Of course, there are places in the world where regular power is not taken for granted, and I'm not even talking about California.
And there are people in this city, more of them than you might expect, who live often or always without power, without stoves, without showers and sometimes without food or shelter at all. They come in every race, every gender, from children to senior citizens. Some of them are developmentally disabled, others brilliant. Some are mentally ill, some are down on their luck.
Some of them have jobs that simply don't pay enough.
And when the going gets "tough," they don't just jump in the SUV, gripe about the cost of gas, stop off at the nearest motel, take a dip in the pool, munch on Domino's and feel vaguely out of sorts. They sleep in shelters or on the streets. They eat from one of various local food shelves or soup kitchens. They rely on the kindness of church groups and kindhearted strangers and a trickle of tax money.

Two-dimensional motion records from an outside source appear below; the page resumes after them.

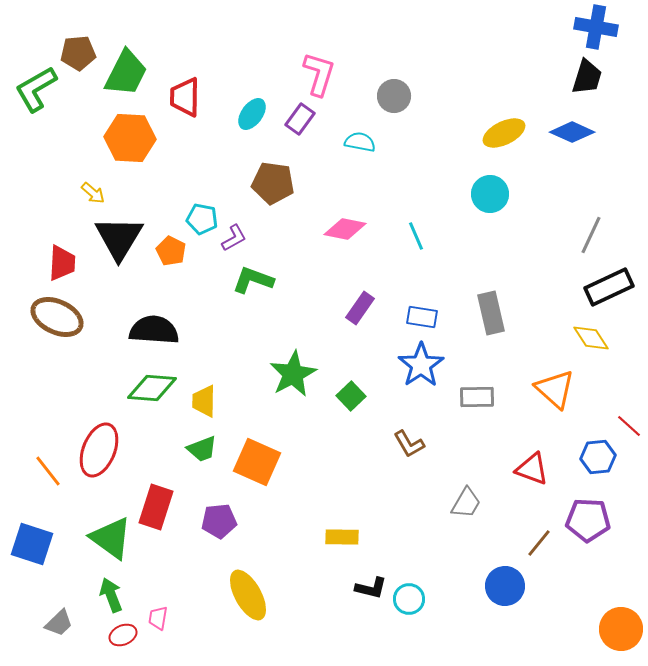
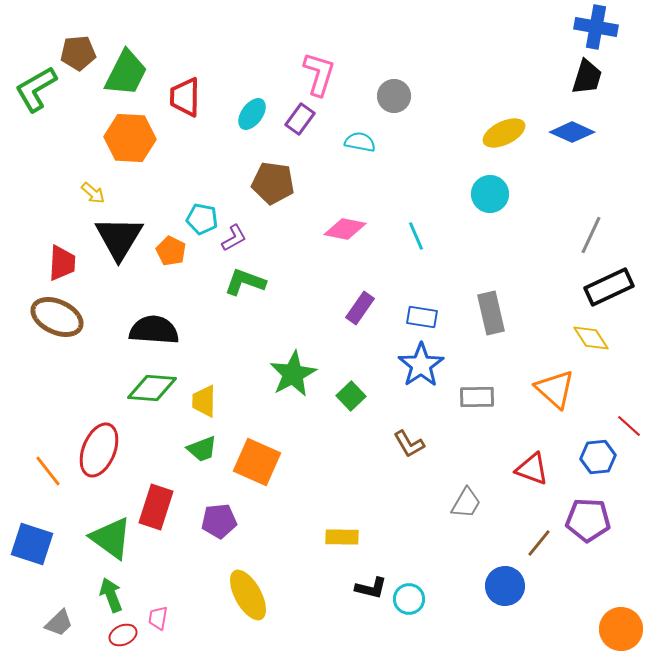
green L-shape at (253, 280): moved 8 px left, 2 px down
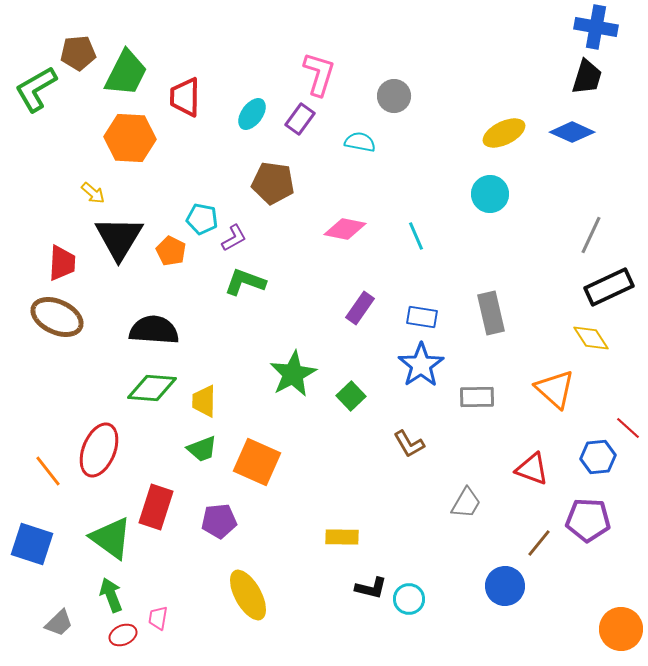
red line at (629, 426): moved 1 px left, 2 px down
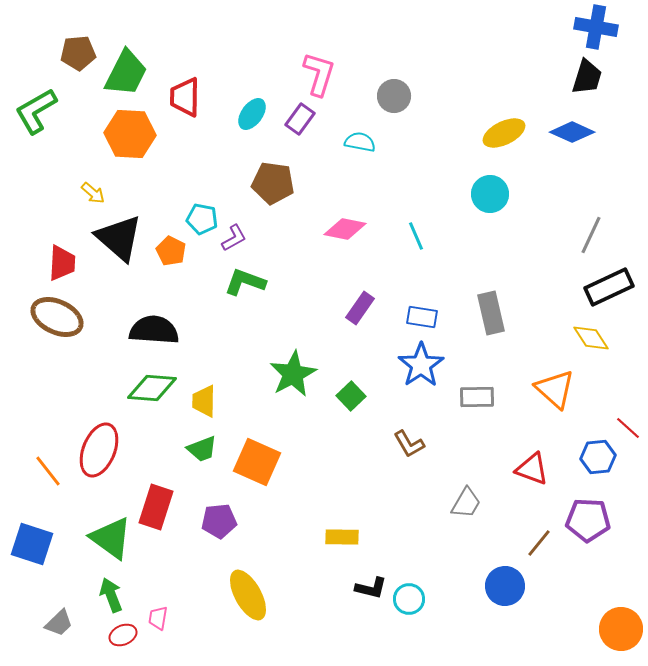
green L-shape at (36, 89): moved 22 px down
orange hexagon at (130, 138): moved 4 px up
black triangle at (119, 238): rotated 20 degrees counterclockwise
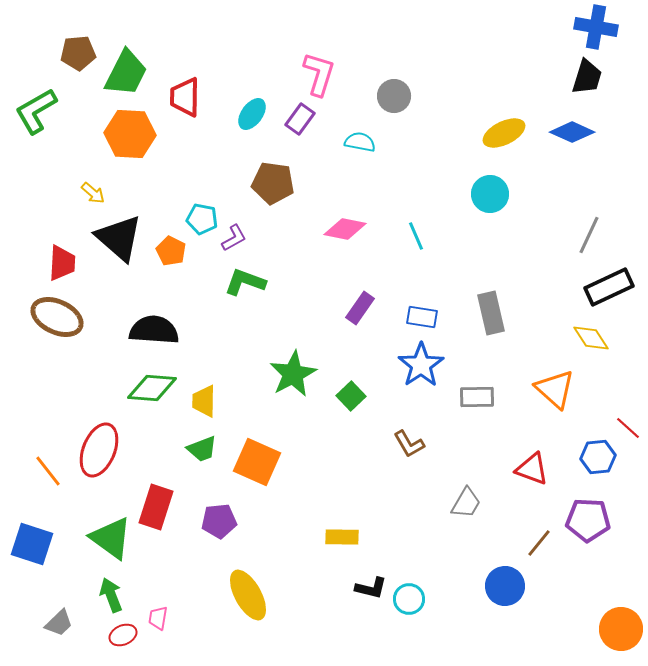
gray line at (591, 235): moved 2 px left
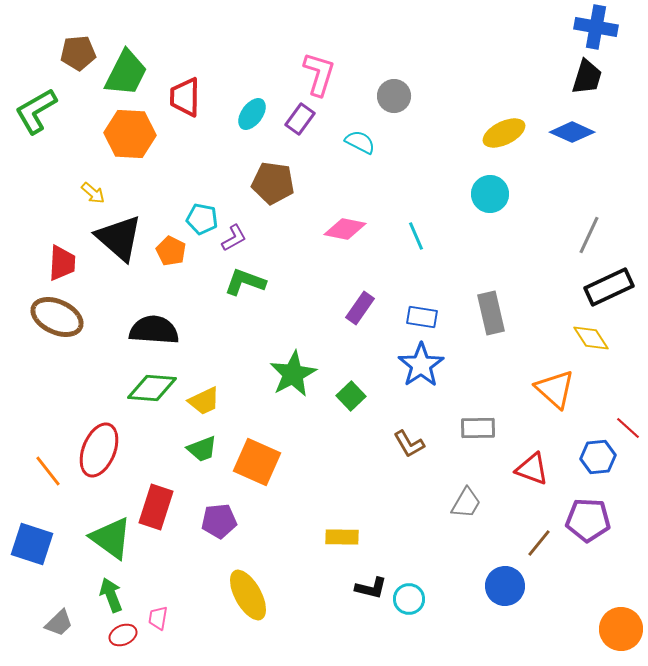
cyan semicircle at (360, 142): rotated 16 degrees clockwise
gray rectangle at (477, 397): moved 1 px right, 31 px down
yellow trapezoid at (204, 401): rotated 116 degrees counterclockwise
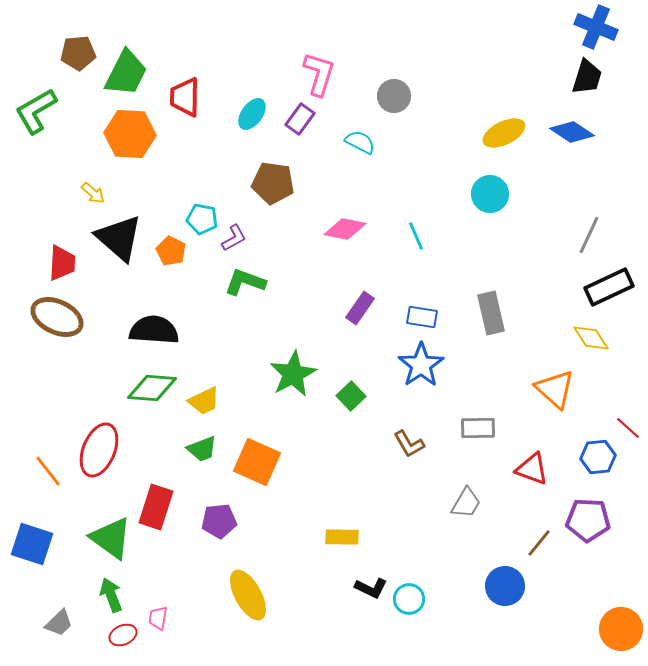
blue cross at (596, 27): rotated 12 degrees clockwise
blue diamond at (572, 132): rotated 9 degrees clockwise
black L-shape at (371, 588): rotated 12 degrees clockwise
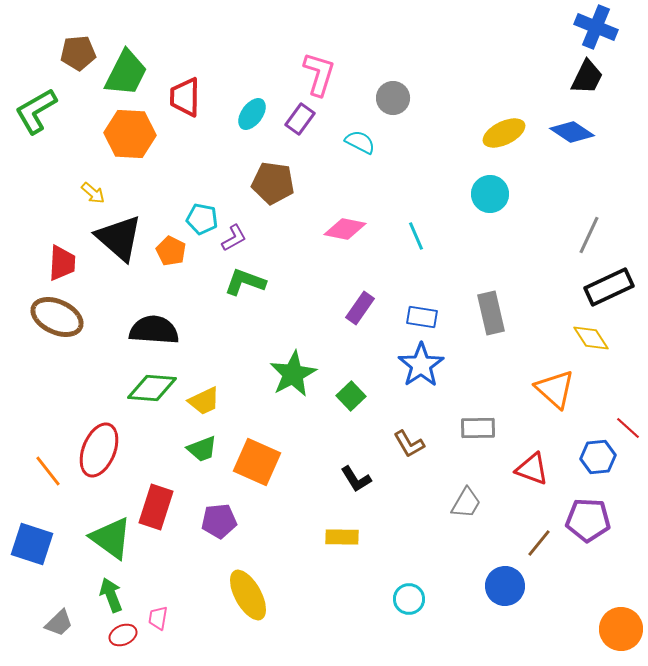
black trapezoid at (587, 77): rotated 9 degrees clockwise
gray circle at (394, 96): moved 1 px left, 2 px down
black L-shape at (371, 588): moved 15 px left, 109 px up; rotated 32 degrees clockwise
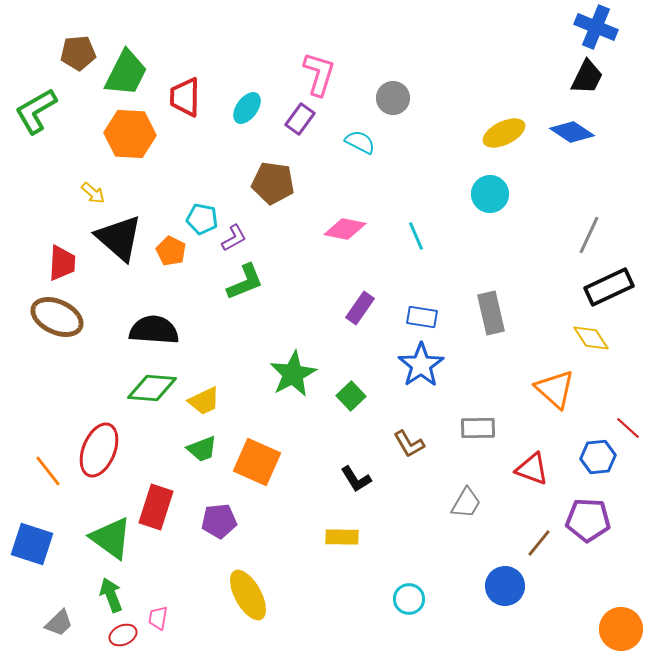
cyan ellipse at (252, 114): moved 5 px left, 6 px up
green L-shape at (245, 282): rotated 138 degrees clockwise
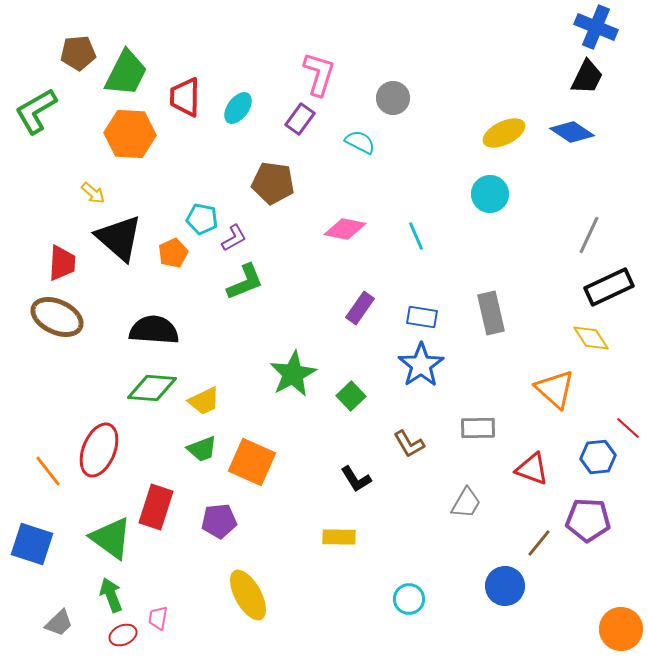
cyan ellipse at (247, 108): moved 9 px left
orange pentagon at (171, 251): moved 2 px right, 2 px down; rotated 20 degrees clockwise
orange square at (257, 462): moved 5 px left
yellow rectangle at (342, 537): moved 3 px left
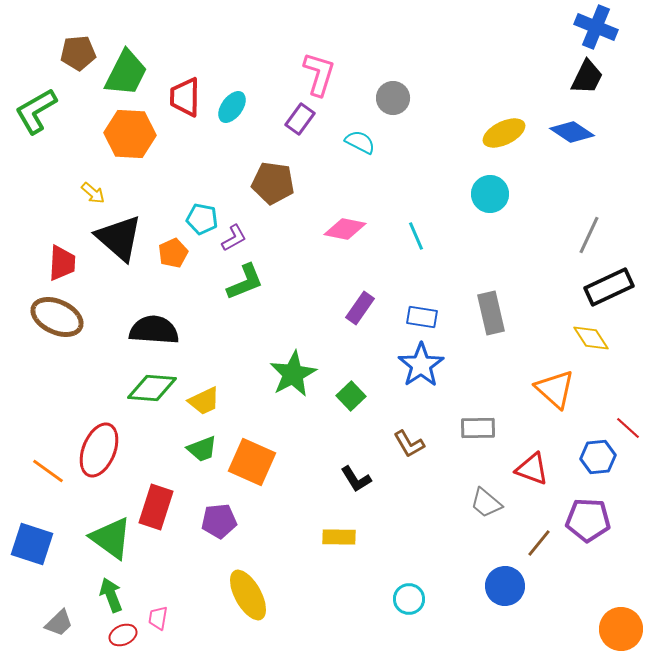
cyan ellipse at (238, 108): moved 6 px left, 1 px up
orange line at (48, 471): rotated 16 degrees counterclockwise
gray trapezoid at (466, 503): moved 20 px right; rotated 100 degrees clockwise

We pass these people every day, but we rarely see their faces or hear their stories.
Why don't we think about them?
Of course I'm heartened to see the way Duluth pulled together for this trying adventure. As the week progressed, quite a few folks remained without power, and I'm guessing many discovered or rediscovered what good neighbors they have.
What I'm proposing is extending our neighborliness. I believe thinking back a week or so should be a reminder to think about the people who live like that day in and day out. They are our neighbors, too.
There are many ways to get involved helping out the homeless and the hungry in Duluth, but they won't necessarily come looking for you. Please consider doing something: If you're in a position to do it -- and most of us are -- pick a favorite charitable organization and donate a bag of groceries or a few hours of your day. Remember the neighbors we always forget -- the ones who live every day the way we did the night we had it rough.